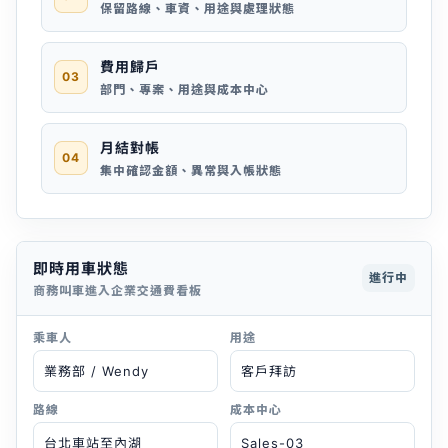
保留路線、車資、用途與處理狀態
費用歸戶
03
部門、專案、用途與成本中心
月結對帳
04
集中確認金額、異常與入帳狀態
即時用車狀態
進行中
商務叫車進入企業交通費看板
乘車人
用途
業務部 / Wendy
客戶拜訪
路線
成本中心
台北車站至內湖
Sales-03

====

What needs to be done: What's needed here is an exact repeat of all the records above, pictures excluded.

Written answer:
保留路線、車資、用途與處理狀態
費用歸戶
03
部門、專案、用途與成本中心
月結對帳
04
集中確認金額、異常與入帳狀態
即時用車狀態
進行中
商務叫車進入企業交通費看板
乘車人
用途
業務部 / Wendy
客戶拜訪
路線
成本中心
台北車站至內湖
Sales-03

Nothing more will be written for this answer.